Before I began eating locally - and therefore seasonally - we ate quite a bit of convenience food: Thai take out, Whole Foods packaged Indian food, alphabet shaped french fries and frozen pizza. Nonetheless, I considered myself a fair cook. I could stir up a pot of pasta and top it off with a six dollar jar of spaghetti sauce. When pressed, I could make a savory tofu and veggie stir fry. For the most part, though, my cooking never ventured into fancier fare. I never veered from the dictates of a recipe without an hour's sojourn on the Internet to find a universally accepted replacement. Those days are over.
Cooking with the seasons is not for stiffs or cowards. Rigidly following recipes will get you nowhere as most available recipes are not seasonal - even if they claim otherwise. Substitutions must be made willy nilly - depending on what is in the fridge, the pantry, the garden. After a few months of cooking this way, recipes become vague suggestions for a "type" of meal. Fear of change evaporates as virtually every visit to the farmers' market or your CSA box ushers in or out some different produce. To cook seasonally is risky business.
Because I also undertook to write about our meals, in joining the Dark Days Eat Local Challenge, I couldn't cook the same thing all winter long. It had nothing to do with "appetite fatigue" and everything to do with pride. My little local salads were quickly trampled by the galettes, homemade pasta, and canapes of the dauntless Dark Day-ers.
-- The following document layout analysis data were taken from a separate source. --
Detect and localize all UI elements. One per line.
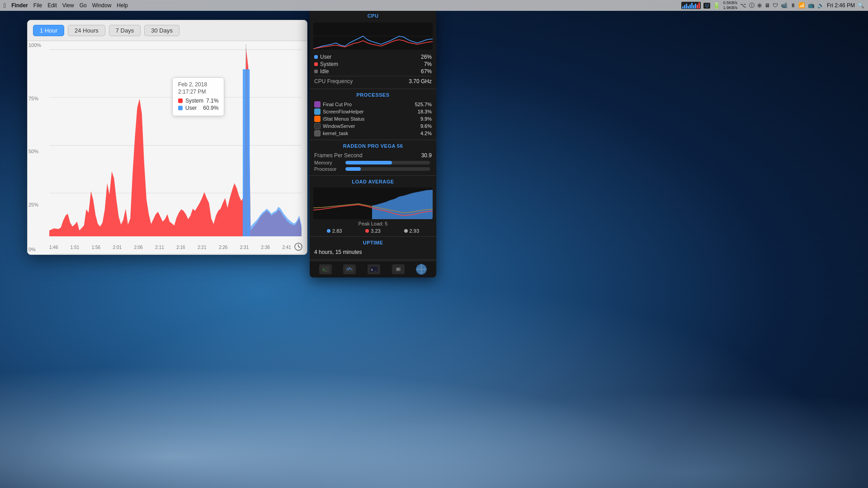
menu-window[interactable]: Window — [92, 2, 112, 9]
x-label-1: 1:46 — [49, 245, 58, 250]
menu-go[interactable]: Go — [80, 2, 87, 9]
freq-val: 3.70 GHz — [409, 78, 432, 84]
x-axis-labels: 1:46 1:51 1:56 2:01 2:06 2:11 2:16 2:21 … — [49, 245, 291, 250]
clock-button[interactable] — [293, 242, 303, 252]
process-val-1: 18.3% — [418, 109, 432, 114]
process-icon-3 — [314, 123, 321, 129]
divider-5 — [310, 236, 436, 237]
bottom-icon-activity[interactable] — [343, 264, 356, 274]
screen-icon[interactable]: 📹 — [781, 2, 788, 9]
y-label-75: 75% — [28, 96, 38, 101]
load-graph — [313, 188, 433, 219]
process-icon-1 — [314, 108, 321, 115]
svg-text:>_: >_ — [323, 268, 327, 272]
bottom-icon-network[interactable] — [416, 264, 427, 275]
uptime-val: 4 hours, 15 minutes — [314, 249, 362, 255]
process-name-1: ScreenFlowHelper — [323, 109, 363, 114]
cpu-freq-row: CPU Frequency 3.70 GHz — [314, 78, 432, 85]
load-dot-0 — [327, 229, 330, 233]
bottom-icon-terminal2[interactable]: $ _ — [368, 264, 380, 274]
x-label-11: 2:36 — [261, 245, 270, 250]
spotlight-icon[interactable]: 🔍 — [858, 2, 864, 9]
x-label-6: 2:11 — [155, 245, 164, 250]
gpu-processor-row: Processor — [314, 166, 432, 172]
process-val-2: 9.9% — [420, 116, 432, 122]
btn-7-days[interactable]: 7 Days — [109, 25, 141, 36]
y-label-100: 100% — [28, 42, 41, 48]
process-row-3: WindowServer 9.6% — [314, 122, 432, 130]
menubar-cpu-label[interactable]: U — [703, 3, 710, 9]
process-name-3: WindowServer — [323, 123, 355, 129]
chart-area: 100% 75% 50% 25% 0% — [28, 41, 307, 253]
uptime-section-header: UPTIME — [310, 238, 436, 248]
menubar-right: U 🔋 0.5KB/s 1.9KB/s ⌥ ⓘ ⊕ 🖥 🛡 📹 ⏸ 📶 📺 🔊 … — [681, 0, 864, 10]
bottom-icon-terminal[interactable]: >_ — [319, 264, 332, 274]
svg-line-12 — [298, 247, 300, 248]
gpu-fps-label: Frames Per Second — [314, 152, 363, 159]
wifi-icon[interactable]: 📶 — [798, 2, 805, 9]
process-icon-2 — [314, 116, 321, 122]
menu-view[interactable]: View — [62, 2, 74, 9]
x-label-9: 2:26 — [219, 245, 227, 250]
system-label: System — [320, 61, 338, 67]
process-name-2: iStat Menus Status — [323, 116, 364, 122]
btn-1-hour[interactable]: 1 Hour — [33, 25, 64, 36]
processes-list: Final Cut Pro 525.7% ScreenFlowHelper 18… — [310, 100, 436, 139]
battery-icon: 🔋 — [713, 2, 720, 9]
bottom-icon-script[interactable] — [392, 264, 405, 274]
clock-display[interactable]: Fri 2:46 PM — [827, 2, 855, 9]
menubar:  Finder File Edit View Go Window Help U… — [0, 0, 868, 11]
istat-icon[interactable]: ⌥ — [740, 2, 746, 9]
cpu-stats: User 26% System 7% Idle 67% CPU Frequenc… — [310, 52, 436, 88]
gpu-processor-label: Processor — [314, 166, 344, 172]
system-val: 7% — [424, 61, 432, 67]
x-label-2: 1:51 — [71, 245, 79, 250]
btn-24-hours[interactable]: 24 Hours — [68, 25, 105, 36]
target-icon[interactable]: ⊕ — [757, 2, 762, 9]
gpu-memory-track — [345, 161, 430, 164]
istat-panel: CPU User 26% System 7% — [310, 11, 436, 277]
display-icon[interactable]: 🖥 — [764, 2, 770, 9]
apple-menu[interactable]:  — [4, 2, 6, 9]
airplay-icon[interactable]: 📺 — [808, 2, 815, 9]
process-row-0: Final Cut Pro 525.7% — [314, 101, 432, 108]
menu-finder[interactable]: Finder — [11, 2, 28, 9]
gpu-section: Frames Per Second 30.9 Memory Processor — [310, 151, 436, 174]
y-label-25: 25% — [28, 202, 38, 207]
gpu-processor-track — [345, 167, 430, 171]
load-values: 2.83 3.23 2.93 — [313, 228, 433, 234]
menu-file[interactable]: File — [33, 2, 42, 9]
network-speed: 0.5KB/s 1.9KB/s — [723, 0, 737, 10]
y-label-0: 0% — [28, 247, 36, 252]
processes-section-header: PROCESSES — [310, 90, 436, 100]
user-val: 26% — [421, 54, 432, 60]
load-dot-2 — [404, 229, 408, 233]
malware-icon[interactable]: 🛡 — [773, 2, 778, 9]
x-label-8: 2:21 — [198, 245, 206, 250]
gpu-section-header: RADEON PRO VEGA 56 — [310, 141, 436, 151]
gpu-memory-fill — [345, 161, 392, 164]
load-val-2: 2.93 — [404, 228, 419, 234]
menu-edit[interactable]: Edit — [47, 2, 57, 9]
volume-icon[interactable]: 🔊 — [817, 2, 824, 9]
x-label-12: 2:41 — [282, 245, 291, 250]
gpu-fps-row: Frames Per Second 30.9 — [314, 152, 432, 159]
uptime-section: 4 hours, 15 minutes — [310, 248, 436, 258]
x-label-3: 1:56 — [92, 245, 100, 250]
divider-1 — [314, 76, 432, 76]
process-row-4: kernel_task 4.2% — [314, 130, 432, 137]
grid-line-0 — [52, 253, 302, 254]
menu-help[interactable]: Help — [117, 2, 128, 9]
cpu-chart-svg[interactable] — [49, 45, 302, 236]
process-row-1: ScreenFlowHelper 18.3% — [314, 108, 432, 115]
istat-cpu-mini-graph — [313, 23, 433, 50]
process-icon-4 — [314, 130, 321, 136]
pause-icon[interactable]: ⏸ — [790, 2, 796, 9]
menubar-cpu-graph — [681, 2, 701, 9]
load-val-0: 2.83 — [327, 228, 342, 234]
process-name-0: Final Cut Pro — [323, 102, 352, 107]
load-peak-label: Peak Load: 5 — [313, 221, 433, 226]
load-num-0: 2.83 — [332, 228, 342, 234]
btn-30-days[interactable]: 30 Days — [144, 25, 179, 36]
info-icon[interactable]: ⓘ — [749, 2, 755, 9]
Not to be outdone, I tackled more complex menus. By the time winter dissolved in a burst of Northern California asparagus and strawberries, I had became fearless. There is nothing (vegetarian) I won't make, nothing I won't try. I laugh in the face of processed food. I scoff at fast food joints and furiously take notes at better restaurants. I bake tarts with homemade butter, whip meringue cookies into the likeness of store bought ones, make my own tortillas and Spanish rice to avoid a trip to the taqueria and outdeliver the pizza man. I am a daredevil in the kitchen.
That is why I didn't think twice when I remembered a most memorable sweet potato gnocchi from my favorite vegan eatery. I surfed the Internet for ideas on how to put together gnocchi. Apparently, you can make this stuff from scratch instead of buying it shrink wrapped at Trader Joe's. Better yet, it is pretty simple to make and much tastier.
Using farmers' market sweet potatoes, slow sieved local ricotta, non-local Parmesan cheese, locally milled gluten free flours, fair trade organic brown sugar, and fair trade nutmeg, I assembled the gnocchi. After popping the little dumplings in boiling water until they bobbed to the surface, I caramelized them in a local butter and sage sauce and served them with farmers' market artichokes and asparagus roasted with local olive oil, salt and pepper.
Without risk, there is no reward . . . or at least no gnocchi.